**TASK TO COMPLETE:** Look through the data below for the string "editor", and copy every line where it turns up.
ENTRIES SHOWN: Begin
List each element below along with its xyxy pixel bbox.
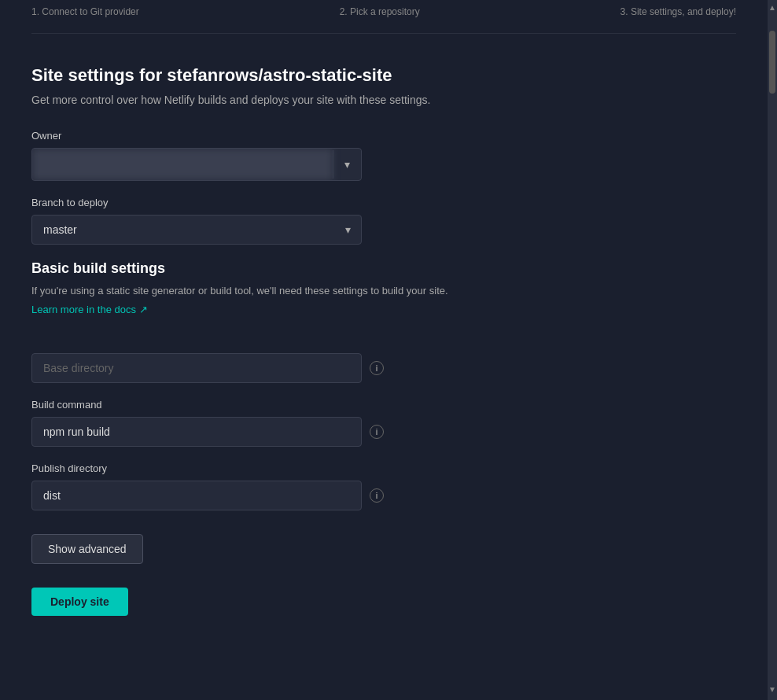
publish-directory-group: Publish directory i [31, 462, 736, 510]
branch-select-wrapper: master main develop [31, 215, 362, 245]
deploy-button-row: Deploy site [31, 588, 736, 616]
owner-blurred-value [32, 149, 333, 180]
owner-select-wrapper: ▾ [31, 148, 362, 181]
owner-dropdown-button[interactable]: ▾ [333, 150, 361, 179]
branch-group: Branch to deploy master main develop [31, 197, 736, 245]
step-2: 2. Pick a repository [340, 6, 420, 17]
steps-bar: 1. Connect to Git provider 2. Pick a rep… [31, 0, 736, 34]
deploy-site-button[interactable]: Deploy site [31, 588, 128, 616]
external-link-icon: ↗ [139, 304, 148, 315]
step-1: 1. Connect to Git provider [31, 6, 139, 17]
build-settings-title: Basic build settings [31, 260, 736, 277]
publish-directory-label: Publish directory [31, 462, 736, 474]
build-command-info-icon[interactable]: i [370, 425, 384, 439]
learn-more-link[interactable]: Learn more in the docs ↗ [31, 304, 148, 315]
build-command-group: Build command i [31, 399, 736, 447]
branch-label: Branch to deploy [31, 197, 736, 208]
build-settings-desc: If you're using a static site generator … [31, 285, 736, 297]
publish-directory-row: i [31, 481, 736, 510]
page-title: Site settings for stefanrows/astro-stati… [31, 65, 736, 86]
base-directory-info-icon[interactable]: i [370, 361, 384, 375]
scroll-down-arrow[interactable]: ▼ [765, 682, 777, 697]
base-directory-input[interactable] [31, 353, 362, 383]
chevron-down-icon: ▾ [344, 158, 350, 171]
advanced-button-row: Show advanced [31, 534, 736, 564]
build-settings-section: Basic build settings If you're using a s… [31, 260, 736, 334]
base-directory-row: i [31, 353, 736, 383]
build-command-row: i [31, 417, 736, 447]
branch-select[interactable]: master main develop [31, 215, 362, 245]
owner-group: Owner ▾ [31, 130, 736, 181]
step-3: 3. Site settings, and deploy! [620, 6, 736, 17]
base-directory-group: i [31, 353, 736, 383]
owner-label: Owner [31, 130, 736, 142]
scroll-up-arrow[interactable]: ▲ [765, 0, 777, 15]
owner-select[interactable]: ▾ [31, 148, 362, 181]
page-subtitle: Get more control over how Netlify builds… [31, 94, 736, 106]
build-command-input[interactable] [31, 417, 362, 447]
build-command-label: Build command [31, 399, 736, 411]
scrollbar-thumb[interactable] [769, 31, 775, 94]
publish-directory-info-icon[interactable]: i [370, 488, 384, 503]
learn-more-label: Learn more in the docs [31, 304, 136, 315]
scrollbar[interactable]: ▲ ▼ [768, 0, 777, 700]
publish-directory-input[interactable] [31, 481, 362, 510]
show-advanced-button[interactable]: Show advanced [31, 534, 143, 564]
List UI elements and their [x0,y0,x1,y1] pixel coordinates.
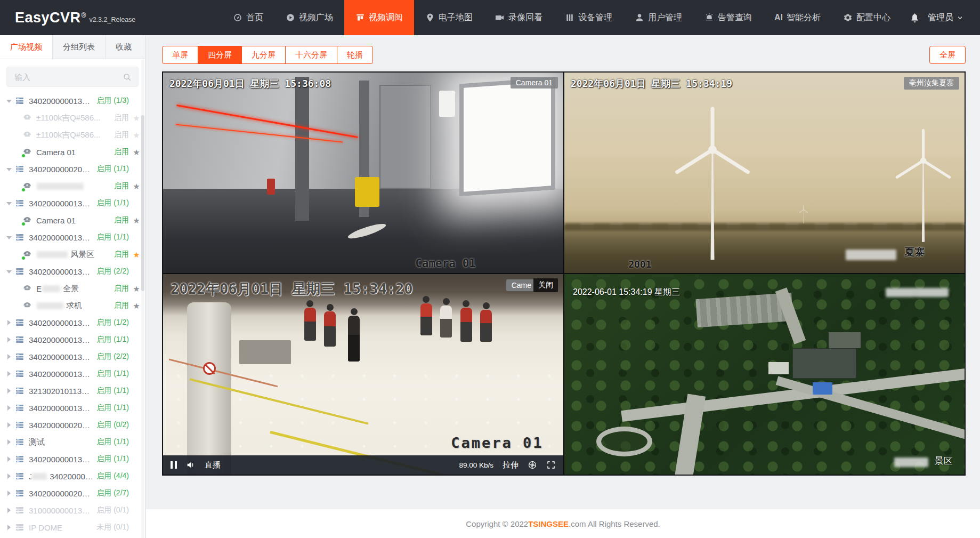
fullscreen-expand-icon[interactable] [546,460,556,470]
expand-arrow-icon[interactable] [5,387,14,395]
expand-arrow-icon[interactable] [5,489,14,497]
video-camera-icon [495,13,505,22]
tree-device-row[interactable]: 3402000000132000...启用 (1/1) [0,331,145,348]
expand-arrow-icon[interactable] [5,353,14,360]
tree-item-label: 风景区 [70,250,94,260]
collapse-arrow-icon[interactable] [5,234,14,241]
tree-camera-row[interactable]: 启用★ [0,178,145,195]
video-close-button[interactable]: 关闭 [533,278,558,292]
stretch-button[interactable]: 拉伸 [503,460,519,470]
scrollbar-thumb[interactable] [141,115,144,291]
online-dot [21,154,26,158]
pause-button[interactable] [171,461,177,469]
tree-camera-row[interactable]: ±1100k吉Q#586...启用★ [0,126,145,143]
fullscreen-button[interactable]: 全屏 [929,46,966,64]
expand-arrow-icon[interactable] [5,507,14,514]
nav-item-2[interactable]: 视频广场 [274,0,344,35]
favorite-star-icon[interactable]: ★ [132,131,141,139]
video4-watermark: 景区 [934,455,952,467]
tree-item-label: 全景 [63,284,79,294]
layout-button-5[interactable]: 轮播 [337,46,373,64]
expand-arrow-icon[interactable] [5,472,14,480]
layout-button-1[interactable]: 单屏 [162,46,198,64]
sidebar-scrollbar[interactable] [141,60,144,538]
expand-arrow-icon[interactable] [5,336,14,343]
brand-link[interactable]: TSINGSEE [528,519,569,528]
tree-device-row[interactable]: 3402000000132000...启用 (1/1) [0,399,145,416]
tree-device-row[interactable]: 3402000000132000...启用 (2/2) [0,348,145,365]
favorite-star-icon[interactable]: ★ [132,285,141,293]
tree-camera-row[interactable]: ±1100k吉Q#586...启用★ [0,109,145,126]
favorite-star-icon[interactable]: ★ [132,114,141,122]
tree-camera-row[interactable]: 风景区启用★ [0,246,145,263]
video-cell-3[interactable]: 2022年06月01日 星期三 15:34:20 Came 关闭 Camera … [163,274,563,475]
collapse-arrow-icon[interactable] [5,268,14,275]
nav-item-1[interactable]: 首页 [222,0,274,35]
collapse-arrow-icon[interactable] [5,97,14,105]
tree-camera-row[interactable]: 求机启用★ [0,297,145,314]
notification-bell-button[interactable] [909,12,920,23]
favorite-star-icon[interactable]: ★ [132,182,141,190]
video-cell-1[interactable]: 2022年06月01日 星期三 15:36:08 Camera 01 Camer… [163,73,563,273]
nav-item-7[interactable]: 用户管理 [623,0,693,35]
collapse-arrow-icon[interactable] [5,165,14,173]
tree-device-row[interactable]: 3402000000132000...启用 (1/1) [0,229,145,246]
tree-device-row[interactable]: 3402000000132000...启用 (1/1) [0,195,145,212]
collapse-arrow-icon[interactable] [5,199,14,207]
logo[interactable]: EasyCVR ® v2.3.2_Release [15,11,135,25]
layout-button-3[interactable]: 九分屏 [241,46,286,64]
nav-item-8[interactable]: 告警查询 [693,0,763,35]
device-icon [15,369,25,379]
nav-item-9[interactable]: AI智能分析 [763,0,832,35]
tree-device-row[interactable]: J3402000000011...启用 (4/4) [0,468,145,485]
volume-icon[interactable] [186,460,196,470]
bell-icon [909,12,920,23]
expand-arrow-icon[interactable] [5,370,14,378]
favorite-star-icon[interactable]: ★ [132,302,141,310]
nav-item-3[interactable]: 视频调阅 [344,0,414,35]
nav-item-5[interactable]: 录像回看 [484,0,554,35]
nav-item-6[interactable]: 设备管理 [554,0,623,35]
tree-device-row[interactable]: 3213020101131000...启用 (1/1) [0,382,145,399]
tree-device-row[interactable]: 3402000000132000...启用 (1/2) [0,314,145,331]
search-input[interactable] [13,72,123,82]
tree-device-row[interactable]: 3402000000132000...启用 (1/3) [0,92,145,109]
favorite-star-icon[interactable]: ★ [132,251,141,259]
expand-arrow-icon[interactable] [5,455,14,463]
expand-arrow-icon[interactable] [5,421,14,429]
tree-camera-row[interactable]: Camera 01启用★ [0,143,145,160]
tree-device-row[interactable]: 3402000000200000...启用 (0/2) [0,416,145,433]
tab-1[interactable]: 广场视频 [0,35,53,59]
tree-device-row[interactable]: 3402000000132000...启用 (1/1) [0,451,145,468]
tree-device-row[interactable]: IP DOME未用 (0/1) [0,519,145,536]
layout-button-4[interactable]: 十六分屏 [285,46,337,64]
tree-device-row[interactable]: 3100000000131000...启用 (0/1) [0,502,145,519]
tree-camera-row[interactable]: Camera 01启用★ [0,212,145,229]
favorite-star-icon[interactable]: ★ [132,148,141,156]
favorite-star-icon[interactable]: ★ [132,216,141,224]
expand-arrow-icon[interactable] [5,524,14,531]
tree-device-row[interactable]: 3402000000200000...启用 (1/1) [0,160,145,178]
tree-camera-row[interactable]: E全景启用★ [0,280,145,297]
expand-arrow-icon[interactable] [5,404,14,412]
status-label: 启用 (1/1) [93,437,129,447]
tree-device-row[interactable]: 测试启用 (1/1) [0,433,145,451]
layout-button-2[interactable]: 四分屏 [198,46,242,64]
nav-item-10[interactable]: 配置中心 [832,0,902,35]
expand-arrow-icon[interactable] [5,319,14,326]
tree-device-row[interactable]: 3402000000132000...启用 (1/1) [0,365,145,382]
search-icon[interactable] [123,73,132,82]
expand-arrow-icon[interactable] [5,438,14,446]
tab-3[interactable]: 收藏 [106,35,142,59]
tree-device-row[interactable] [0,536,145,538]
status-label: 启用 (1/1) [93,198,129,208]
easycvr-app: EasyCVR ® v2.3.2_Release 首页视频广场视频调阅电子地图录… [0,0,980,538]
tree-device-row[interactable]: 3402000000132000...启用 (2/2) [0,263,145,280]
tree-device-row[interactable]: 3402000000200000...启用 (2/7) [0,485,145,502]
admin-menu[interactable]: 管理员 [926,12,966,23]
video-cell-4[interactable]: 2022-06-01 15:34:19 星期三 景区 [564,274,965,475]
tab-2[interactable]: 分组列表 [53,35,106,59]
aperture-icon[interactable] [528,460,537,470]
nav-item-4[interactable]: 电子地图 [414,0,484,35]
video-cell-2[interactable]: 2022年06月01日 星期三 15:34:19 亳州汝集夏寨 2001 夏寨 [564,73,965,273]
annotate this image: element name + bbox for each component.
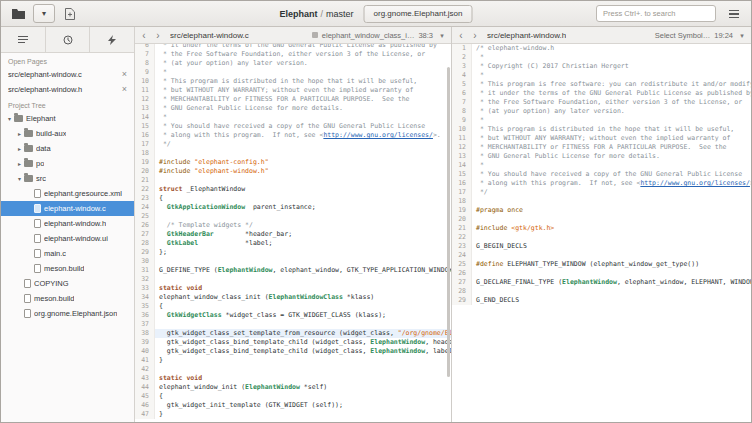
nav-forward-button[interactable]: ›: [153, 28, 163, 43]
source-text[interactable]: */: [155, 140, 451, 149]
source-text[interactable]: [472, 215, 751, 224]
source-text[interactable]: *: [472, 71, 751, 80]
expander-icon[interactable]: ▸: [15, 160, 24, 167]
source-text[interactable]: *: [155, 68, 451, 77]
open-page-item[interactable]: src/elephant-window.h×: [1, 82, 134, 97]
tree-item-data[interactable]: ▸data: [1, 141, 134, 156]
source-text[interactable]: * This program is free software: you can…: [472, 80, 751, 89]
tree-item-org-gnome-elephant-json[interactable]: org.gnome.Elephant.json: [1, 306, 134, 321]
source-text[interactable]: elephant_window_class_init (ElephantWind…: [155, 293, 451, 302]
source-text[interactable]: G_DECLARE_FINAL_TYPE (ElephantWindow, el…: [472, 278, 751, 287]
source-text[interactable]: }: [155, 356, 451, 365]
source-text[interactable]: #include <gtk/gtk.h>: [472, 224, 751, 233]
tree-item-elephant-window-ui[interactable]: elephant-window.ui: [1, 231, 134, 246]
build-target-button[interactable]: org.gnome.Elephant.json: [364, 5, 473, 23]
source-text[interactable]: * (at your option) any later version.: [472, 107, 751, 116]
source-text[interactable]: GtkLabel *label;: [155, 239, 451, 248]
source-text[interactable]: /* elephant-window.h: [472, 44, 751, 53]
source-text[interactable]: elephant_window_init (ElephantWindow *se…: [155, 383, 451, 392]
source-text[interactable]: *: [155, 113, 451, 122]
source-text[interactable]: [472, 233, 751, 242]
source-text[interactable]: GtkWidgetClass *widget_class = GTK_WIDGE…: [155, 311, 451, 320]
source-text[interactable]: * the Free Software Foundation, either v…: [472, 98, 751, 107]
source-text[interactable]: {: [155, 302, 451, 311]
source-text[interactable]: static void: [155, 374, 451, 383]
source-text[interactable]: {: [155, 194, 451, 203]
source-text[interactable]: * but WITHOUT ANY WARRANTY; without even…: [155, 86, 451, 95]
source-text[interactable]: * MERCHANTABILITY or FITNESS FOR A PARTI…: [155, 95, 451, 104]
source-text[interactable]: [155, 365, 451, 374]
source-text[interactable]: gtk_widget_class_set_template_from_resou…: [155, 329, 451, 338]
source-text[interactable]: [155, 320, 451, 329]
tree-item-copying[interactable]: COPYING: [1, 276, 134, 291]
scrollbar-thumb[interactable]: [447, 67, 450, 377]
source-text[interactable]: [155, 257, 451, 266]
source-text[interactable]: [155, 149, 451, 158]
source-text[interactable]: * along with this program. If not, see <…: [472, 179, 751, 188]
tree-item-meson-build[interactable]: meson.build: [1, 291, 134, 306]
nav-forward-button[interactable]: ›: [470, 28, 480, 43]
source-text[interactable]: * along with this program. If not, see <…: [155, 131, 451, 140]
source-text[interactable]: {: [155, 392, 451, 401]
source-text[interactable]: * This program is distributed in the hop…: [155, 77, 451, 86]
sidebar-tab-build-button[interactable]: [90, 27, 134, 52]
open-document-button[interactable]: [7, 4, 29, 23]
tree-item-build-aux[interactable]: ▸build-aux: [1, 126, 134, 141]
source-text[interactable]: [155, 212, 451, 221]
nav-back-button[interactable]: ‹: [139, 28, 149, 43]
source-text[interactable]: #pragma once: [472, 206, 751, 215]
expander-icon[interactable]: ▸: [15, 145, 24, 152]
source-text[interactable]: * the Free Software Foundation, either v…: [155, 50, 451, 59]
source-text[interactable]: [155, 275, 451, 284]
source-text[interactable]: [472, 197, 751, 206]
open-page-item[interactable]: src/elephant-window.c×: [1, 67, 134, 82]
tree-item-elephant-window-c[interactable]: elephant-window.c: [1, 201, 134, 216]
expander-icon[interactable]: ▾: [5, 115, 14, 122]
code-editor-c[interactable]: 6 * it under the terms of the GNU Genera…: [135, 44, 451, 419]
source-text[interactable]: * You should have received a copy of the…: [472, 170, 751, 179]
source-text[interactable]: G_DEFINE_TYPE (ElephantWindow, elephant_…: [155, 266, 451, 275]
editor-menu-button[interactable]: ▾: [437, 28, 447, 43]
source-text[interactable]: [155, 176, 451, 185]
open-document-dropdown-button[interactable]: ▾: [33, 4, 55, 23]
source-text[interactable]: *: [472, 116, 751, 125]
scrollbar[interactable]: [446, 44, 451, 422]
source-text[interactable]: struct _ElephantWindow: [155, 185, 451, 194]
source-text[interactable]: gtk_widget_init_template (GTK_WIDGET (se…: [155, 401, 451, 410]
source-text[interactable]: G_END_DECLS: [472, 296, 751, 305]
sidebar-tab-transfers-button[interactable]: [46, 27, 91, 52]
source-text[interactable]: * You should have received a copy of the…: [155, 122, 451, 131]
tree-item-src[interactable]: ▾src: [1, 171, 134, 186]
tree-item-main-c[interactable]: main.c: [1, 246, 134, 261]
source-text[interactable]: * This program is distributed in the hop…: [472, 125, 751, 134]
source-text[interactable]: * MERCHANTABILITY or FITNESS FOR A PARTI…: [472, 143, 751, 152]
menu-button[interactable]: [723, 4, 745, 23]
sidebar-tab-pages-button[interactable]: [1, 27, 46, 52]
source-text[interactable]: [472, 251, 751, 260]
symbol-selector-button[interactable]: elephant_window_class_i…: [322, 31, 415, 40]
source-text[interactable]: GtkHeaderBar *header_bar;: [155, 230, 451, 239]
source-text[interactable]: gtk_widget_class_bind_template_child (wi…: [155, 338, 451, 347]
source-text[interactable]: /* Template widgets */: [155, 221, 451, 230]
source-text[interactable]: * (at your option) any later version.: [155, 59, 451, 68]
source-text[interactable]: #include "elephant-window.h": [155, 167, 451, 176]
expander-icon[interactable]: ▾: [15, 175, 24, 182]
tree-item-elephant[interactable]: ▾Elephant: [1, 111, 134, 126]
new-document-button[interactable]: [59, 4, 81, 23]
source-text[interactable]: *: [472, 53, 751, 62]
source-text[interactable]: *: [472, 161, 751, 170]
source-text[interactable]: static void: [155, 284, 451, 293]
nav-back-button[interactable]: ‹: [456, 28, 466, 43]
source-text[interactable]: G_BEGIN_DECLS: [472, 242, 751, 251]
source-text[interactable]: */: [472, 188, 751, 197]
source-text[interactable]: * but WITHOUT ANY WARRANTY; without even…: [472, 134, 751, 143]
source-text[interactable]: #include "elephant-config.h": [155, 158, 451, 167]
close-icon[interactable]: ×: [118, 70, 127, 79]
source-text[interactable]: gtk_widget_class_bind_template_child (wi…: [155, 347, 451, 356]
source-text[interactable]: #define ELEPHANT_TYPE_WINDOW (elephant_w…: [472, 260, 751, 269]
source-text[interactable]: * it under the terms of the GNU General …: [472, 89, 751, 98]
source-text[interactable]: }: [155, 410, 451, 419]
code-editor-h[interactable]: 1/* elephant-window.h2 *3 * Copyright (C…: [452, 44, 751, 305]
editor-menu-button[interactable]: ▾: [737, 28, 747, 43]
source-text[interactable]: [472, 287, 751, 296]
ENTRIES SHOWN: End
**ANSWER:**
code-editor-c[interactable]: 6 * it under the terms of the GNU Genera…: [135, 44, 451, 419]
editor-menu-button[interactable]: ▾: [437, 28, 447, 43]
code-editor-h[interactable]: 1/* elephant-window.h2 *3 * Copyright (C…: [452, 44, 751, 305]
editor-menu-button[interactable]: ▾: [737, 28, 747, 43]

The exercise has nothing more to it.